Elle ne faisait que respecter les ordres. A genoux contre le sol, son travail consistait à nettoyer le pont à la main. Ce qui était finalement une tâche peu gratifiante et qui ne lui procurait aucune fierté. Personne ne se préoccupait réellement de la propreté du pont. C’était simplement, espérait-elle, un moyen de soumettre les nouveaux arrivants. Il y avait avec elle un jeune homme blond. Si jeune qu’il ressemblait plus à un enfant qu’à l’image que nous nous faisions des pirates.

Karmilla n’était pas au mieux de sa forme depuis qu’elle ne voyait plus les côtes. Elle était éprise de violents vertiges persistants, qui lui causaient en prime des nausées affreuses. Elle qui avait un teint naturel virant au blanchâtre, elle devint presque verte.
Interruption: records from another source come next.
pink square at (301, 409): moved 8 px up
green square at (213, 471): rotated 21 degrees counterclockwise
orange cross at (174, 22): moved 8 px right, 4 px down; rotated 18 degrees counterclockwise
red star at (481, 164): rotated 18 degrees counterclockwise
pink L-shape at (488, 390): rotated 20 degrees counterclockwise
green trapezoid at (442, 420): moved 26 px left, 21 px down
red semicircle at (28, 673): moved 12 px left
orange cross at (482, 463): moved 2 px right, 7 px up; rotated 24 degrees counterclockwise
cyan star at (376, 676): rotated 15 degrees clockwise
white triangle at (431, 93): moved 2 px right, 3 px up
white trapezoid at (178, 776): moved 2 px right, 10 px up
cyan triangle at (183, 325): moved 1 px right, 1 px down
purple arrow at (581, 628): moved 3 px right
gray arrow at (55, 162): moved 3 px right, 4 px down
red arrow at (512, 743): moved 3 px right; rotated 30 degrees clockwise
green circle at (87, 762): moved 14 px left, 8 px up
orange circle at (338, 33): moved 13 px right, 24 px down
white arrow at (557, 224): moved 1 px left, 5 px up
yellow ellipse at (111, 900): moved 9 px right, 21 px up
-Un pirate qui a le mal de mer ! On aura tout vu ici, se moqua le maitre d’équipage qui à priori n’était pas tout à fait d’accord avec les choix d’enrôlement de son capitaine.
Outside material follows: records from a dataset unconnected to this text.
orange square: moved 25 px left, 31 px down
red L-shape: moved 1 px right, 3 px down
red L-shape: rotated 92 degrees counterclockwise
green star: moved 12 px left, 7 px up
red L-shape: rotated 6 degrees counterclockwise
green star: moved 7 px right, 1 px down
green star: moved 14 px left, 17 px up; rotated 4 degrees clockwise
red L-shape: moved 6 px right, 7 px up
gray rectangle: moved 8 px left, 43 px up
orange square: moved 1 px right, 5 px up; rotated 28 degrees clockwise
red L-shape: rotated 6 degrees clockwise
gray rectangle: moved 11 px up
C’était un vieux loup de mer qui n’avait de bon chez lui que le titre qu’il portait. Il était en effet méchant avec quiconque s’approchait de lui d’un peu trop près. Et en prime, sa peau brûlée par le sel, symbole de ses années de durs labeurs le rendait aussi laid et repoussant qu’un monstre des mers. Il voulait être capitaine, voilà tout. Et ses ambitions le rendaient détestables aux yeux de Karmilla et de tout ses comparses. Il fallait néanmoins reconnaitre qu’il était doué dans son rôle car il s’était toujours démené pour accueillir les nouveaux, montrant ce qu’était la réalité de la vie d’un pirate.

-En cuisine ! Vous êtes en retard, remarqua-t-il en regardant la montre qu’il avait volé lors de la dernière escale. Bande d’incapables ! Même pas capable d’être ponctuel !
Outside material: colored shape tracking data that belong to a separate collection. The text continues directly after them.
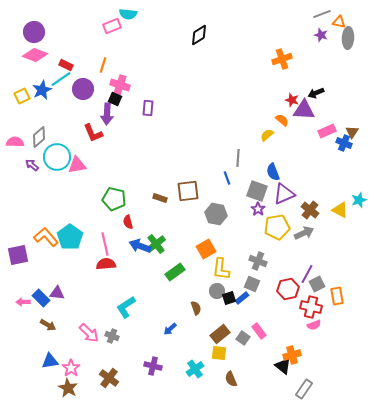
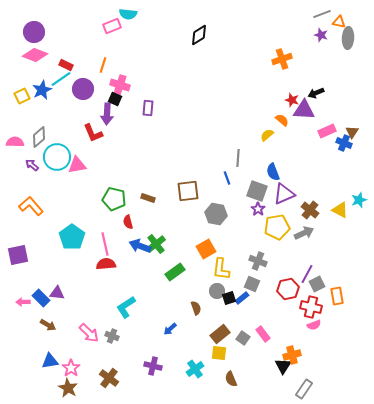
brown rectangle at (160, 198): moved 12 px left
orange L-shape at (46, 237): moved 15 px left, 31 px up
cyan pentagon at (70, 237): moved 2 px right
pink rectangle at (259, 331): moved 4 px right, 3 px down
black triangle at (283, 366): rotated 24 degrees clockwise
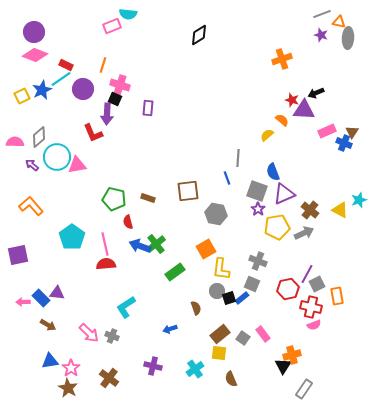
blue arrow at (170, 329): rotated 24 degrees clockwise
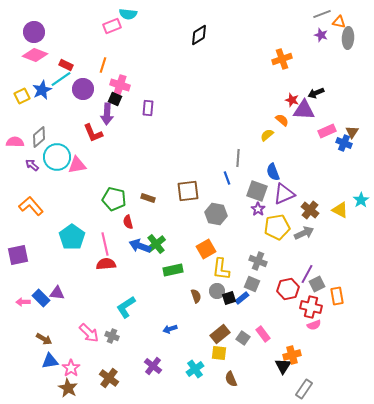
cyan star at (359, 200): moved 2 px right; rotated 14 degrees counterclockwise
green rectangle at (175, 272): moved 2 px left, 2 px up; rotated 24 degrees clockwise
brown semicircle at (196, 308): moved 12 px up
brown arrow at (48, 325): moved 4 px left, 14 px down
purple cross at (153, 366): rotated 24 degrees clockwise
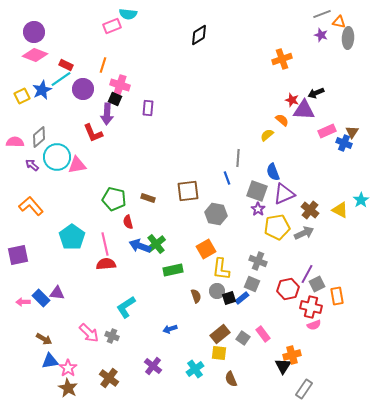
pink star at (71, 368): moved 3 px left
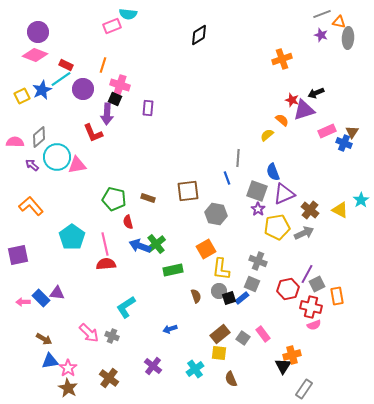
purple circle at (34, 32): moved 4 px right
purple triangle at (304, 110): rotated 20 degrees counterclockwise
gray circle at (217, 291): moved 2 px right
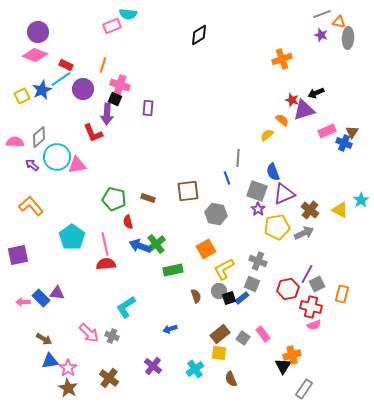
yellow L-shape at (221, 269): moved 3 px right; rotated 55 degrees clockwise
orange rectangle at (337, 296): moved 5 px right, 2 px up; rotated 24 degrees clockwise
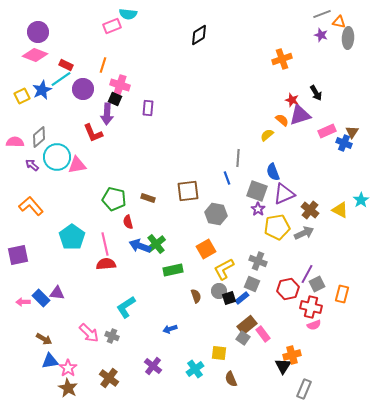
black arrow at (316, 93): rotated 98 degrees counterclockwise
purple triangle at (304, 110): moved 4 px left, 5 px down
brown rectangle at (220, 334): moved 27 px right, 9 px up
gray rectangle at (304, 389): rotated 12 degrees counterclockwise
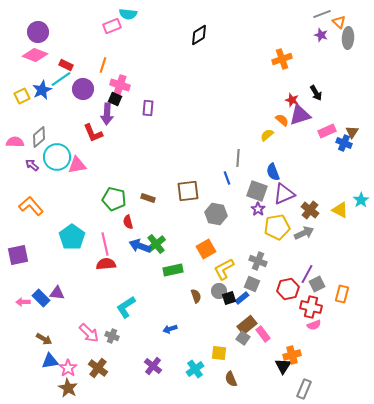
orange triangle at (339, 22): rotated 32 degrees clockwise
brown cross at (109, 378): moved 11 px left, 10 px up
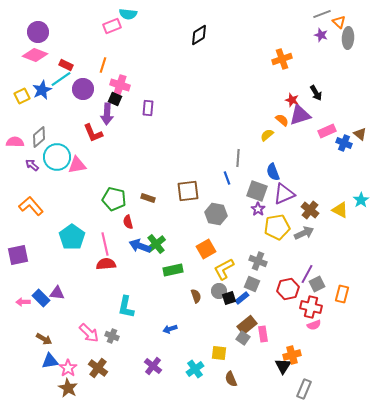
brown triangle at (352, 132): moved 8 px right, 2 px down; rotated 24 degrees counterclockwise
cyan L-shape at (126, 307): rotated 45 degrees counterclockwise
pink rectangle at (263, 334): rotated 28 degrees clockwise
Et il restait là, à regarder, comme tout bon patron se le devait. Dans une autre vie, ça aurait fait bondir de rage la belle jeune femme. Elle se sentait tellement dégoutée de cette vie qui n’avait rien de comparable à ce qu’elle s’était imaginée qu’elle n’avait plus goût d’imaginer sa vie possible alors qu’elle était pleine d’ambitions. Elle avait quitté son identité pour nettoyer un plancher déjà immaculé par l’eau de mer.

La cuisine ne laissait transparaitre aucune lumière naturelle. Les flammes vacillaient au gré de la houle. Il faisait au moins une température agréable. La jeune femme avait froid partout sur ce bateau. Il n’y avait pas de quoi faire du feu dans chaque pièce, ni assez de charbon à venir placer aux pieds de tous. Il n’y avait tant de moments où elle avait désiré se jeter par-dessus bord pour recommencer la vie qu’elle avait loupé.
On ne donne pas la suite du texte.